Whatever the Good Stockbroker says the Weary Roué is of course bound to contradict as a matter of honour. I may mention that the Weary Roué is a man of the highest virtue and a model husband and father. His pose of evil experience has gained him his sarcastic nickname, but in no way has he earned it by his conduct. ‘You forget,’ he interposed languidly, when the Good Stockbroker paused, ‘that no less a philosopher than Schopenhauer said that the natural tendency of man is towards polygamy, and of woman towards monogamy.’

‘I deny the first statement,’ said the Good Stockbroker heatedly. He was always heated where questions of morality were concerned, and was proceeding to give chapter and verse for what promised to become a somewhat dull discussion when the Bluestocking firmly interposed in her small staccato pipe:

‘To hear you, one would suppose monogamic marriage was a divine institution.’

‘Absurd, isn’t it?’ grinned the Weary Roué. The Good Stockbroker looked pained and cleared his throat. At this formidable signal, the Family Egotist—whose irritation had been increasing like the alleged circulation of a newspaper—showed every sign of hurling the boomerang of his opinion into the fray. This would have meant the death of all liveliness for some hours to come, and a general sigh had begun to heave, when once more our brave Bluestocking stemmed the tide.

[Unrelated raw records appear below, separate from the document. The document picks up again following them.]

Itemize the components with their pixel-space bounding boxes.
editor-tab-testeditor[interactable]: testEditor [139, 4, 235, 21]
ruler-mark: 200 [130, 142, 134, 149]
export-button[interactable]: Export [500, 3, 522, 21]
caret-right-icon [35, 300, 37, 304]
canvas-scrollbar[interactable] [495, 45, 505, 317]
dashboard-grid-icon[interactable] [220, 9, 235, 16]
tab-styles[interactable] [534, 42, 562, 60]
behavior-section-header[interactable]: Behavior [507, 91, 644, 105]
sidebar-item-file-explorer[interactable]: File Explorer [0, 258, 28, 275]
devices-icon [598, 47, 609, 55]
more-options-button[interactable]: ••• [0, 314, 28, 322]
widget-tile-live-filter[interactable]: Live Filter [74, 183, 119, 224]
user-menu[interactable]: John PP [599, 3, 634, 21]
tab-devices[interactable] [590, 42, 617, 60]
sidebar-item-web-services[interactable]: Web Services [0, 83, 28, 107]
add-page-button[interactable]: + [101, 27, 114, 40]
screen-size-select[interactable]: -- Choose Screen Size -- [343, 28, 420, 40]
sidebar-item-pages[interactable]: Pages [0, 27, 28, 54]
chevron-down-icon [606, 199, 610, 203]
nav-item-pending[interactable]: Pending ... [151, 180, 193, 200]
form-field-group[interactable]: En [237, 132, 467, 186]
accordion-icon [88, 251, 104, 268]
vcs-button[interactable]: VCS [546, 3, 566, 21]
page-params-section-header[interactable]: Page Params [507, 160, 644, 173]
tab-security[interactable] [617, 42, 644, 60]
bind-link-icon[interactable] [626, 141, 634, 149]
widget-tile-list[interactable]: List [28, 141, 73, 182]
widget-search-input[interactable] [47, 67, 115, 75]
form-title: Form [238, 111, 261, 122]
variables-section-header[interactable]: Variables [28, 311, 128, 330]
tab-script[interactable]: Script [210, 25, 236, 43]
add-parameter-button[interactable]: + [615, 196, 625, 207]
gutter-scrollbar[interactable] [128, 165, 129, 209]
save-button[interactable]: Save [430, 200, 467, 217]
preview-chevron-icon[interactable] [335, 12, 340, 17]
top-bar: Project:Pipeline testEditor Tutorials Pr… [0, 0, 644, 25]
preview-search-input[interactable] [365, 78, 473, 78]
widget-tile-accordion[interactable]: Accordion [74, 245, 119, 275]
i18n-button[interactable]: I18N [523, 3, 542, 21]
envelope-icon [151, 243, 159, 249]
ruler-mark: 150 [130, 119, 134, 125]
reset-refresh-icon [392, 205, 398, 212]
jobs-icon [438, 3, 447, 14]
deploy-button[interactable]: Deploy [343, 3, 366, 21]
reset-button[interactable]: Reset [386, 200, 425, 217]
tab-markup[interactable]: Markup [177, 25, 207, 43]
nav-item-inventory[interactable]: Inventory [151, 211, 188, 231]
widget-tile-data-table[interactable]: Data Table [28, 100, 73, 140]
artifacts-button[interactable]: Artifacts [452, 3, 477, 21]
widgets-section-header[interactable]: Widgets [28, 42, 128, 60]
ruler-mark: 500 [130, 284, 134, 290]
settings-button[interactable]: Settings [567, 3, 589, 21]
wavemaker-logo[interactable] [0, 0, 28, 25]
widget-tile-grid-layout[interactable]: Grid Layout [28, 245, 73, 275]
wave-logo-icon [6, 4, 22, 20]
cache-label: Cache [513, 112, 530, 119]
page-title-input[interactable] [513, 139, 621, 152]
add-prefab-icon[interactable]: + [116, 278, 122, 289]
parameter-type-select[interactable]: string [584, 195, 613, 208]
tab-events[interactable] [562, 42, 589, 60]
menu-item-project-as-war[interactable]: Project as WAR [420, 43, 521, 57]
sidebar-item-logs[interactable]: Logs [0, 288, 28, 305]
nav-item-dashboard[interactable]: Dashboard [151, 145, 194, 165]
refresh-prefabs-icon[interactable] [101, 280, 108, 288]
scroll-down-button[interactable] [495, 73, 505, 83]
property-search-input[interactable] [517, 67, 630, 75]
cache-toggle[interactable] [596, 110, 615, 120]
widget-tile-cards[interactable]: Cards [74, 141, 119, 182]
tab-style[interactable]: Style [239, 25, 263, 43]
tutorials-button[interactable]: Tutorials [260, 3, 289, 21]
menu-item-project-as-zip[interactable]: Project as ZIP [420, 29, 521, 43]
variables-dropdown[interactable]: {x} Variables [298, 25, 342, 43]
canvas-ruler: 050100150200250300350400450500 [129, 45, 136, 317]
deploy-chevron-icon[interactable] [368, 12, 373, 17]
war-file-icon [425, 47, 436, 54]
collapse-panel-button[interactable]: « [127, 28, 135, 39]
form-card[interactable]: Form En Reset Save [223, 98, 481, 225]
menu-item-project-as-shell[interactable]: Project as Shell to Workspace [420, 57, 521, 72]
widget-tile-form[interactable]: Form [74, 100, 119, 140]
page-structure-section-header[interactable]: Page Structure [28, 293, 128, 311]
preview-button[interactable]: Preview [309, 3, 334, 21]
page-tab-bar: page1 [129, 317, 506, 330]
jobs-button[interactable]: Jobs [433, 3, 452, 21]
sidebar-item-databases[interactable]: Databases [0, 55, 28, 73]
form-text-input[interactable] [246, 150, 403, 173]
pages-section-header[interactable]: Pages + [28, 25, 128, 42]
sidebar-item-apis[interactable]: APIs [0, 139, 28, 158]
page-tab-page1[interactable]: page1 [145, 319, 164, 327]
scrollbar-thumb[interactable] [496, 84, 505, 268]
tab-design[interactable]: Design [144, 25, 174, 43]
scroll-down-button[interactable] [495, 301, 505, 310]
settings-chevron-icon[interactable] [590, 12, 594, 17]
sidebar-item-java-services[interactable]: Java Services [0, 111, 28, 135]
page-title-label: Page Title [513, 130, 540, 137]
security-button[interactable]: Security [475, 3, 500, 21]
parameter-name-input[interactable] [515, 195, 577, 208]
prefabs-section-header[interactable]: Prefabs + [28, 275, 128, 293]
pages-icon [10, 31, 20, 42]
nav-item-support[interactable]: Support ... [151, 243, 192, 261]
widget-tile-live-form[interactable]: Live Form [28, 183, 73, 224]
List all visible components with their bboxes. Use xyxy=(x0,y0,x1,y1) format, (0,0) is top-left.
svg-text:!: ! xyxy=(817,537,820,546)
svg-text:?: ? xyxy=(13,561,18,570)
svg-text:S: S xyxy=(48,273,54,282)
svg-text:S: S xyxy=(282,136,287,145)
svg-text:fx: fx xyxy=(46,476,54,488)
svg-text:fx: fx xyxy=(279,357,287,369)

‘You make rather a cult of the Bible,’ she quacked scornfully, directing her remarks principally at the Good Stockbroker; ‘but you don’t seem very conversant with the Old Testament. You will find there ample proof that monogamic marriage is no more divine than—than polygamy or free love. Nor has it any celestial origin, since it varies with race and climate. It is simply an indispensable social safeguard.’

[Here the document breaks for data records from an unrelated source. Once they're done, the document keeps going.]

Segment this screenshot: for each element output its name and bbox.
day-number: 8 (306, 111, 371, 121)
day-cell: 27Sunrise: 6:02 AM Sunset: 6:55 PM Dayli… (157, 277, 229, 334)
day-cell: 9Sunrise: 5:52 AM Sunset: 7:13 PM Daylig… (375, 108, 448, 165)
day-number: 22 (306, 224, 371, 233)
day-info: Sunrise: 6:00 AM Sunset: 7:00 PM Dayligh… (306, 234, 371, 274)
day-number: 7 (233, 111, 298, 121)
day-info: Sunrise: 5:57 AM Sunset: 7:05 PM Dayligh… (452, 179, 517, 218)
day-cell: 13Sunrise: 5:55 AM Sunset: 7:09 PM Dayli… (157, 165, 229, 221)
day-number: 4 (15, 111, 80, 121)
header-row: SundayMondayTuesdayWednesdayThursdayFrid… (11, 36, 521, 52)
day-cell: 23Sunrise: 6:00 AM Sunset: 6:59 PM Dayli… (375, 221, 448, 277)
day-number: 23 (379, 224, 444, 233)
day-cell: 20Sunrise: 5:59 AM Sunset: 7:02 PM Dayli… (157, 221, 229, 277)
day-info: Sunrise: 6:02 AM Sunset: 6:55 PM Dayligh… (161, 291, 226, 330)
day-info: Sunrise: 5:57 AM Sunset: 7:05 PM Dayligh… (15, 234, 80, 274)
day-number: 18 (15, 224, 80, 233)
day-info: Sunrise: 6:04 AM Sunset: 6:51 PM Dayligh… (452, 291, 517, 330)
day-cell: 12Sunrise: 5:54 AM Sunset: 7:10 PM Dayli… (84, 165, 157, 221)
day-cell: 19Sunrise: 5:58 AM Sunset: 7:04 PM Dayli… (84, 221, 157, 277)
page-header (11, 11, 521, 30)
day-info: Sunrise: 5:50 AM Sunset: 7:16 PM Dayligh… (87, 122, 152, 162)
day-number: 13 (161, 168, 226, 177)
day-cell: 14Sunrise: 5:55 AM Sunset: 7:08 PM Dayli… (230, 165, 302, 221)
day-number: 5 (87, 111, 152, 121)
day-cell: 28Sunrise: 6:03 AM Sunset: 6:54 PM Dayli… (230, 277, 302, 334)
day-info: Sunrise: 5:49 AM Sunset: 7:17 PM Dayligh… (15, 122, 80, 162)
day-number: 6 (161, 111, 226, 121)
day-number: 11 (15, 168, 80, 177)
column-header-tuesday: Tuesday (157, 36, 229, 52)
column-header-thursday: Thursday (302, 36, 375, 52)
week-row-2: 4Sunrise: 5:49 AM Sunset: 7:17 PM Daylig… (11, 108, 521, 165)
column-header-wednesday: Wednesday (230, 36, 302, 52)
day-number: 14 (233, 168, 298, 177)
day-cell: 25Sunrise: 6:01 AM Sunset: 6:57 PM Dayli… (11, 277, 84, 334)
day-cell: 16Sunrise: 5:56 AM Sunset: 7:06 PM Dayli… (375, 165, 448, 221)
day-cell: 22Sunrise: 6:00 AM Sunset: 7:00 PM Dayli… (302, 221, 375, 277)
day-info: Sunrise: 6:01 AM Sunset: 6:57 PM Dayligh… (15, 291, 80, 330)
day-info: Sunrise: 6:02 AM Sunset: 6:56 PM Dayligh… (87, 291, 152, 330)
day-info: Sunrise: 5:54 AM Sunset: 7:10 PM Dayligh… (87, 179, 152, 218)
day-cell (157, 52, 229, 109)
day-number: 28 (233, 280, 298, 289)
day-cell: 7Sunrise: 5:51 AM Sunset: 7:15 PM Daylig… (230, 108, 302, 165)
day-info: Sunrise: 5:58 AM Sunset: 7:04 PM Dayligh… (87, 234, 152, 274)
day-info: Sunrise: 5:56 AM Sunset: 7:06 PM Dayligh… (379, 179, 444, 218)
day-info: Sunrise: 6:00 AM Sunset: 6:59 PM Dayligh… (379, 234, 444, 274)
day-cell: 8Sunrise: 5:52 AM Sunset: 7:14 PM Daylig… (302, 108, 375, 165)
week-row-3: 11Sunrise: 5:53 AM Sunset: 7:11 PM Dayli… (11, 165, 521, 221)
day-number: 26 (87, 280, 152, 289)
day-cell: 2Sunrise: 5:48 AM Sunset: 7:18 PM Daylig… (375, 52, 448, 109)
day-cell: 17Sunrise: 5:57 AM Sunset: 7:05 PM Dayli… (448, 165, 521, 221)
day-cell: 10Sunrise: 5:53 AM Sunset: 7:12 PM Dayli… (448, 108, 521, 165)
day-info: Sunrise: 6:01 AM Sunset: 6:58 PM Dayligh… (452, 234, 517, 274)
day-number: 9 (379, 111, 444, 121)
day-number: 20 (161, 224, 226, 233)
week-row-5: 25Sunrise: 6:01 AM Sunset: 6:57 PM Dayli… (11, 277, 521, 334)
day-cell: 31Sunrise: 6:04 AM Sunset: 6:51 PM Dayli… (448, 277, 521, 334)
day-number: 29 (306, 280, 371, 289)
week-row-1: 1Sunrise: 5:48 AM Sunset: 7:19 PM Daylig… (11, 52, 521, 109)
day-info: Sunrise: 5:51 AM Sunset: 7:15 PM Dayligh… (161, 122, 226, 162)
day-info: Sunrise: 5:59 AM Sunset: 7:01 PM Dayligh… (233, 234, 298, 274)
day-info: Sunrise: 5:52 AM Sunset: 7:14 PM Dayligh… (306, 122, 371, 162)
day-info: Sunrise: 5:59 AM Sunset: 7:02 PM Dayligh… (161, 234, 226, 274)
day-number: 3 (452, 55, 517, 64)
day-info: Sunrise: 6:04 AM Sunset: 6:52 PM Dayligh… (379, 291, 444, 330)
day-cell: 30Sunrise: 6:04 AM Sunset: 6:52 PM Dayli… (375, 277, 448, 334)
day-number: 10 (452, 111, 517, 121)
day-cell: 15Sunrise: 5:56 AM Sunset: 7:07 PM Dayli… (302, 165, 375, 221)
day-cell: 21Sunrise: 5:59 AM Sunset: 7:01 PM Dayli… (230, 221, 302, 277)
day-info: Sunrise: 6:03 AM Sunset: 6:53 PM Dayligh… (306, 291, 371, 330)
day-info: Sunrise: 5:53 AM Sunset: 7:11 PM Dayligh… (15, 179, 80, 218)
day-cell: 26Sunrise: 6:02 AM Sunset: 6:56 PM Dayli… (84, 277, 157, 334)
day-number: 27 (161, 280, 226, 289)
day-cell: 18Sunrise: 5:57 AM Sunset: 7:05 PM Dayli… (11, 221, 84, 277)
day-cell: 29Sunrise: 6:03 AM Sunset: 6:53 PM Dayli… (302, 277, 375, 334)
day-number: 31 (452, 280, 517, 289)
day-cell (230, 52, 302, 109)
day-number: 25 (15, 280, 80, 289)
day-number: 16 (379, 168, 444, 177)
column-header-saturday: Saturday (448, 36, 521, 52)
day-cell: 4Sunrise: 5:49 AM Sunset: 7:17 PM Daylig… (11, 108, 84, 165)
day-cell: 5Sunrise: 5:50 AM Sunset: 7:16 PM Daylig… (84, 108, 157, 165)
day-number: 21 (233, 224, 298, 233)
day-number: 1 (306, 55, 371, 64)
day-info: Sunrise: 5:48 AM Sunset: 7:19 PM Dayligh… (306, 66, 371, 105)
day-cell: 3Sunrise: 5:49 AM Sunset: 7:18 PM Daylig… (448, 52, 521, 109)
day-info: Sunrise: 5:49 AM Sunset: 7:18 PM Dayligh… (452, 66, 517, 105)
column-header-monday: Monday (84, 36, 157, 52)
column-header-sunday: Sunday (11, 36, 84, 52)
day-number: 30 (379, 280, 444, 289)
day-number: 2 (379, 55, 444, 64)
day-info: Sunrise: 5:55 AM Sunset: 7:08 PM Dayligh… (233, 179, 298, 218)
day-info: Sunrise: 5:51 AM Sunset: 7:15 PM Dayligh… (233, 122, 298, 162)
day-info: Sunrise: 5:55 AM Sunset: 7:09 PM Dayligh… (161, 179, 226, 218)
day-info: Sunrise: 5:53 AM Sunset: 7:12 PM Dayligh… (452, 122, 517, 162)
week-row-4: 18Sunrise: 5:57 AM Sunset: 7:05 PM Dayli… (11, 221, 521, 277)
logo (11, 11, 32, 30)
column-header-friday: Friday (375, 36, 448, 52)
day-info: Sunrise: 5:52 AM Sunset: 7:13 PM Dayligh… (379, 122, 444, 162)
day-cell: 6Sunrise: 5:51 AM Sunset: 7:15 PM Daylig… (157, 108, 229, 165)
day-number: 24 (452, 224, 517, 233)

‘I’ll have a shilling each way on it,’ murmured the Ass (an incorrigible youth, quite the Winston Churchill of our family cabinet), using his customary formula. Unheeding, the Bluestocking chirruped on severely: ‘You must know, if you have ever studied sociology, that marriage is essentially a social contract, primarily based on selfishness. At present it still retains its semi-barbarous form, and those who preach without reason of its alleged sacredness would be better employed in suggesting how the savage code now in vogue can be modified to meet the necessities of modern civilisation.’

She paused for breath. The Good Stockbroker was pale, but faced her manfully. ‘Well done, Bluestocking!’ said the Weary Roué. ‘Wonderful woman, our Quacker,’ said the Ass, ‘I’ll have a shilling each way on her.’ The Wicked Stockbroker took a second helping of salad, and ate on unheeding, whilst the Gentle Lady at the head of the table anxiously watched the Family Egotist, who looked apoplectic and was toying truculently with a wineglass with evident danger of shortening its career of usefulness.

‘I was taught,’ said the Good Stockbroker slowly, ‘to regard marriage as a sacred institution—a holy mystery.’

‘Then you were taught rot,’ snapped the Bluestocking, thus living up to the worst traditions of the polite dinner-table, and quivering with intellectual fury.

‘Recrimination—’ began the Good Stockbroker.